Teaching Online

clip_image001Those involved in distance education struggled for many years to interact in live settings with their learners. Distance education is with us since the 1890s while the Open University (OU) created its first online course in 1988. The Internet has done a great deal to transform how learners can now learn at a distance.

One piece of technology that is playing an increasing important role in online teaching and learning is conferencing software or to give its correct term Computer-mediated Conferencing (cmc).

“Computer-mediated conferencing (CMC) is unique among distance education media because of its ability to support high levels of responsive, intelligent interaction between and among faculty and students while simultaneously providing high levels of freedom of time and place to engage in this interactivity.” (Rourke et al., 1999; 50)

Today CMC has advanced even further and now allows us to connect in real-time to give us Synchronous Computer-mediated Conferencing.

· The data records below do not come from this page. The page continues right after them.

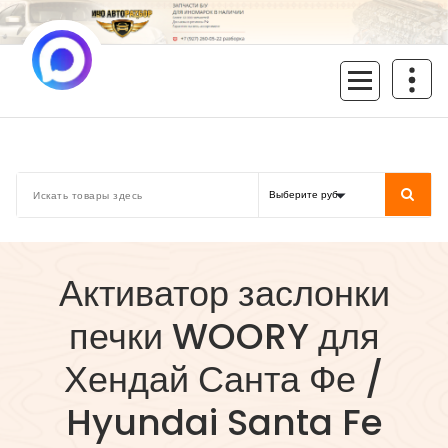
Перейти
к
содержимому
inoavtorazbor.ru
Автозапчасти б/у в наличии
Активатор заслонки
печки WOORY для
Хендай Санта Фе /
Hyundai Santa Fe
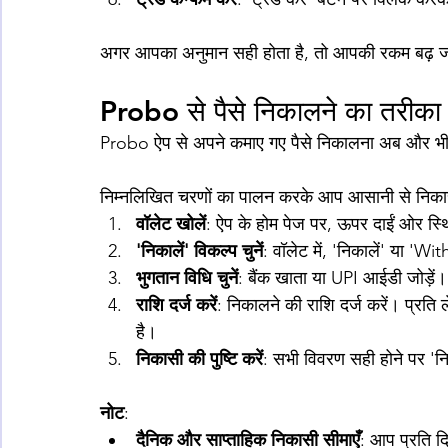
अगर आपका अनुमान सही होता है, तो आपकी रकम बढ़ 
Probo से पैसे निकालने का तरीका
Probo ऐप से अपने कमाए गए पैसे निकालना अब और भी
निम्नलिखित चरणों का पालन करके आप आसानी से निकास
वॉलेट खोलें
: ऐप के होम पेज पर, ऊपर दाईं ओर स्
'निकालें' विकल्प चुनें
: वॉलेट में, 'निकालें' या '
भुगतान विधि चुनें
: बैंक खाता या UPI आईडी जोड़ें।
राशि दर्ज करें
: निकालने की राशि दर्ज करें। प्रत
है।
निकासी की पुष्टि करें
: सभी विवरण सही होने पर 'न
नोट
:
दैनिक और साप्ताहिक निकासी सीमाएँ
: आप प्रति द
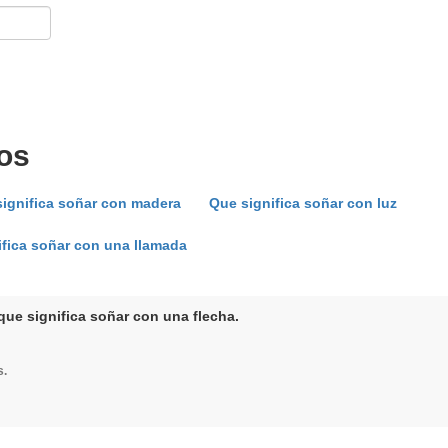
os
ignifica soñar con madera
Que significa soñar con luz
ifica soñar con una llamada
que significa soñar con una flecha.
s.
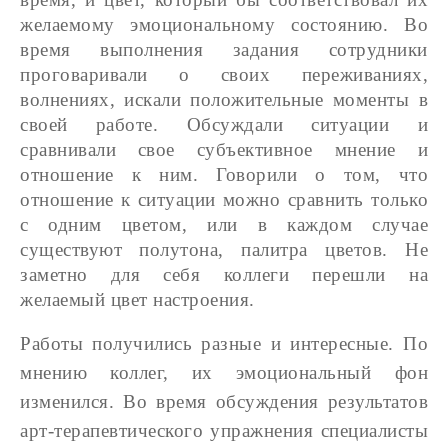
желаемому эмоциональному состоянию. Во
время выполнения задания сотрудники
проговаривали о своих переживаниях,
волнениях, искали положительные моменты в
своей работе. Обсуждали ситуации и
сравнивали свое субъективное мнение и
отношение к ним. Говорили о том, что
отношение к ситуации можно сравнить только
с одним цветом, или в каждом случае
существуют полутона, палитра цветов. Не
заметно для себя коллеги перешли на
желаемый цвет настроения.
Работы получились разные и интересные. По
мнению коллег, их эмоциональный фон
изменился. Во время обсуждения результатов
арт-терапевтического упражнения специалисты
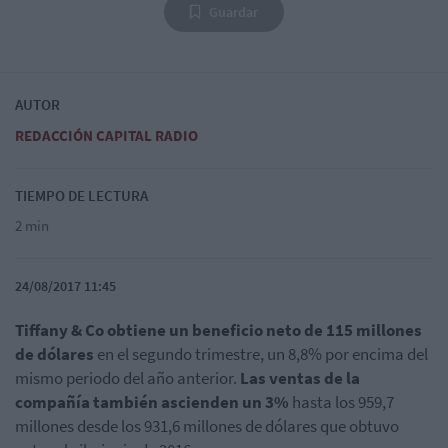
Guardar
AUTOR
REDACCIÓN CAPITAL RADIO
TIEMPO DE LECTURA
2 min
24/08/2017 11:45
Tiffany & Co obtiene un beneficio neto de 115 millones
de dólares
en el segundo trimestre, un 8,8% por encima del
mismo periodo del año anterior.
Las ventas de la
compañía también ascienden un 3%
hasta los 959,7
millones desde los 931,6 millones de dólares que obtuvo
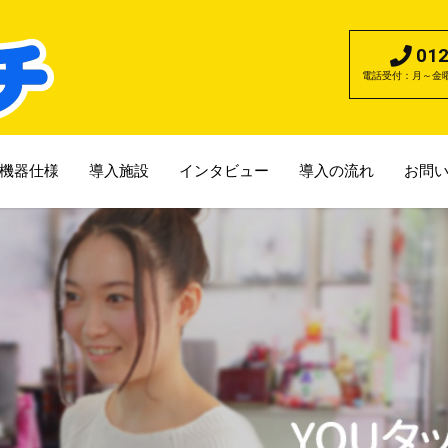
012
電話受付：月～金曜日
機器仕様
導入施設
インタビュー
導入の流れ
お問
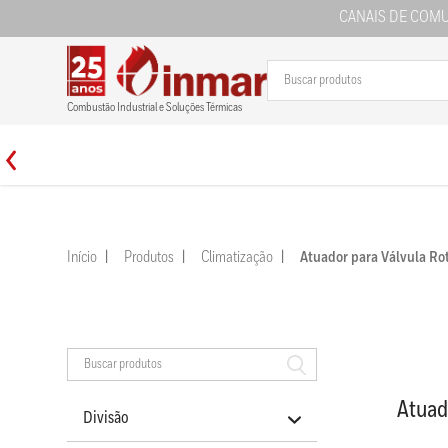
CANAIS DE COM
Combustão Industrial e Soluções Térmicas
Início
Produtos
Climatização
Atuador para Válvula 
Atuad
Divisão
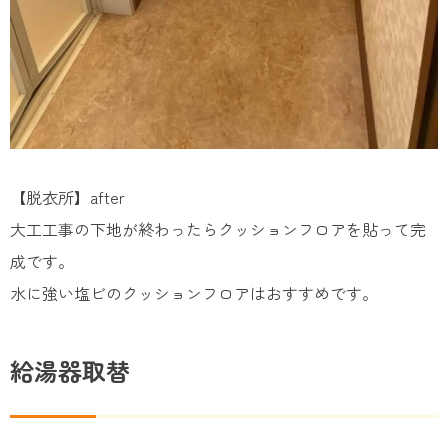
【脱衣所】after
大工工事の下地が終わったらクッションフロアを貼って完
成です。
水に強い塩ビのクッションフロアはおすすめです。
給湯器取替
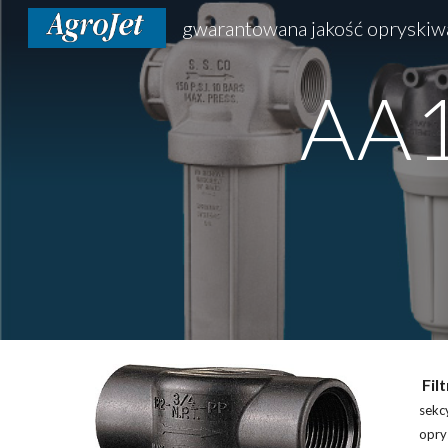
gwarantowana jakość opryskiw
Sk
AA1
Fil
sek
opry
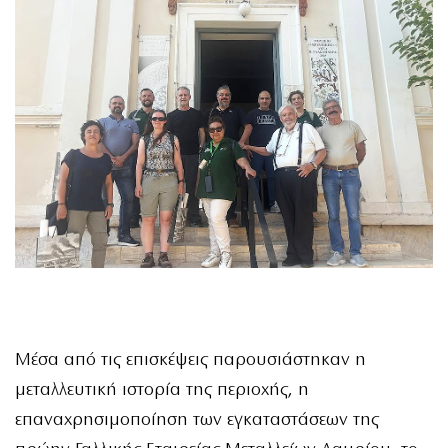
Μέσα από τις επισκέψεις παρουσιάστηκαν η
μεταλλευτική ιστορία της περιοχής, η
επαναχρησιμοποίηση των εγκαταστάσεων της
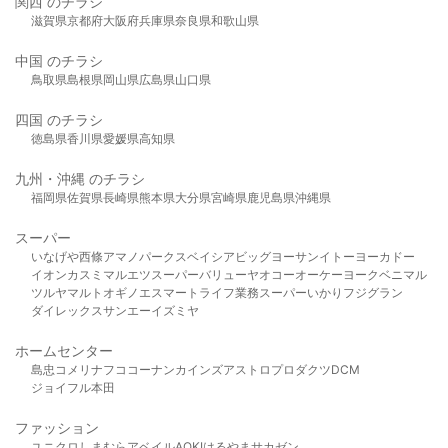
関西 のチラシ
滋賀県
京都府
大阪府
兵庫県
奈良県
和歌山県
中国 のチラシ
鳥取県
島根県
岡山県
広島県
山口県
四国 のチラシ
徳島県
香川県
愛媛県
高知県
九州・沖縄 のチラシ
福岡県
佐賀県
長崎県
熊本県
大分県
宮崎県
鹿児島県
沖縄県
スーパー
いなげや
西條
アマノパークス
ベイシア
ビッグヨーサン
イトーヨーカドー
イオン
カスミ
マルエツ
スーパーバリュー
ヤオコー
オーケー
ヨークベニマル
ツルヤ
マルト
オギノ
エスマート
ライフ
業務スーパー
いかり
フジグラン
ダイレックス
サンエー
イズミヤ
ホームセンター
島忠
コメリ
ナフコ
コーナン
カインズ
アストロプロダクツ
DCM
ジョイフル本田
ファッション
ユニクロ
しまむら
アベイル
AOKI
はるやま
サカゼン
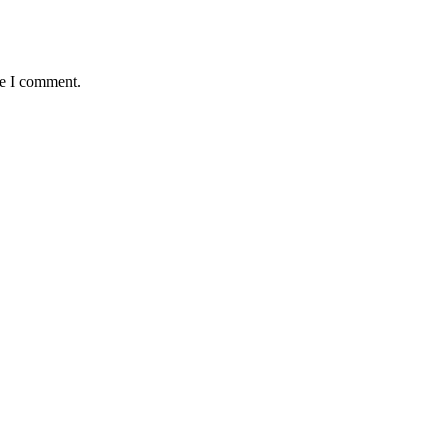
me I comment.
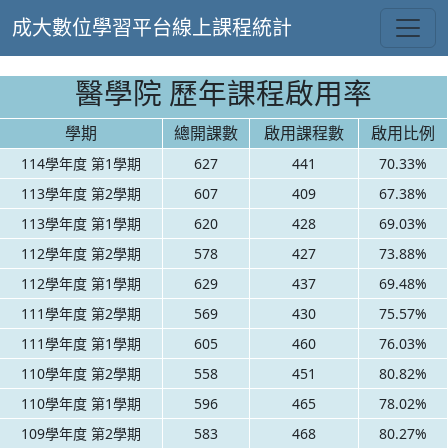
成大數位學習平台線上課程統計
醫學院 歷年課程啟用率
學期
總開課數
啟用課程數
啟用比例
114學年度 第1學期
627
441
70.33%
113學年度 第2學期
607
409
67.38%
113學年度 第1學期
620
428
69.03%
112學年度 第2學期
578
427
73.88%
112學年度 第1學期
629
437
69.48%
111學年度 第2學期
569
430
75.57%
111學年度 第1學期
605
460
76.03%
110學年度 第2學期
558
451
80.82%
110學年度 第1學期
596
465
78.02%
109學年度 第2學期
583
468
80.27%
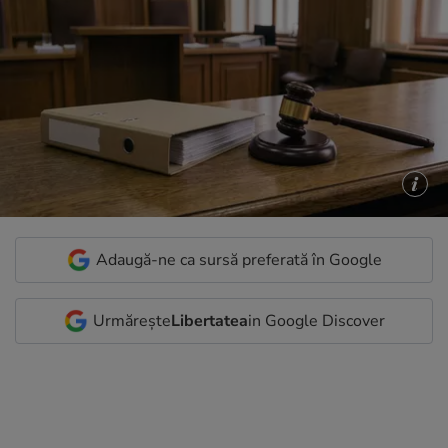
Adaugă-ne ca sursă preferată în Google
Urmărește
Libertatea
in Google Discover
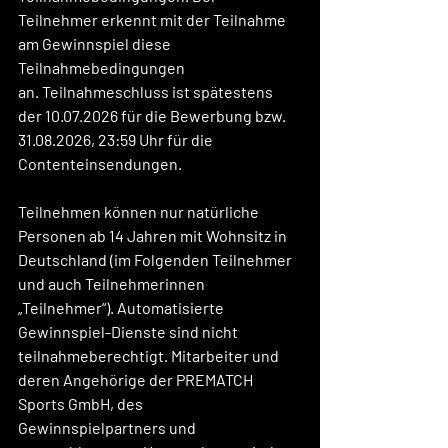
Teilnehmer erkennt mit der Teilnahme 
am Gewinnspiel diese 
Teilnahmebedingungen 
an. Teilnahmeschluss ist spätestens 
der 10.07.2026 für die Bewerbung bzw. 
31.08.2026, 23:59 Uhr für die 
Contenteinsendungen.
Teilnehmen können nur natürliche 
Personen ab 14 Jahren mit Wohnsitz in 
Deutschland (im Folgenden Teilnehmer 
und auch Teilnehmerinnen 
„Teilnehmer“). Automatisierte 
Gewinnspiel-Dienste sind nicht 
teilnahmeberechtigt. Mitarbeiter und 
deren Angehörige der PREMATCH 
Sports GmbH, des 
Gewinnspielpartners und 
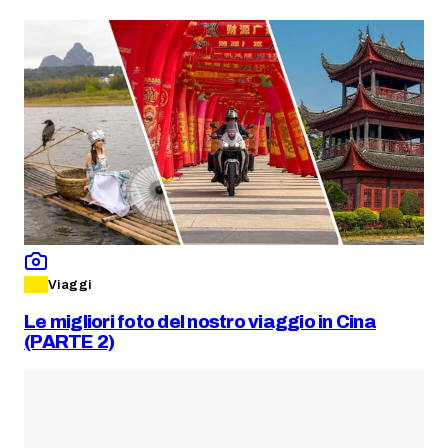
Viaggi
Le migliori foto del nostro viaggio in Cina
(PARTE 2)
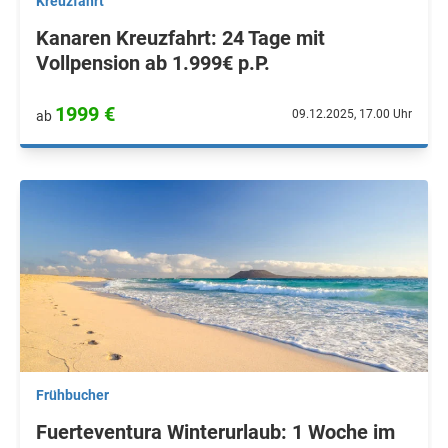
Kreuzfahrt
Kanaren Kreuzfahrt: 24 Tage mit
Vollpension ab 1.999€ p.P.
1999 €
09.12.2025, 17.00 Uhr
ab
Frühbucher
Fuerteventura Winterurlaub: 1 Woche im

This family of software includes products such as Adobe Connect, AT&T Connect, Elluminate, Lync and Wimba. The list is growing and many educational institutions are excited by their potential to connect learners at a distance. There is currently great excitement around how such technologies can help students learn at a distance and there is a search for the best software tool. However, Dr. Diana Laurillard in the London Knowledge Lab has a word of warning about that

the properties of a medium do not determine the quality of learning that takes place” (2002; 147).

clip_image002So if you are thinking of using such tools in your school or in your learning organisation it is important to consider how you are going to use the software and what role you expect you and your learners to play. Finkelstein (2006) has some really nice suggestions about how teachers can use the analogy of a dinner party to draw their learners in and make the feel welcome and at ease, while ensuring that meaningful learning takes place.

Here are his suggestions and they will work equally well if you are using tools such as Skype with your learners.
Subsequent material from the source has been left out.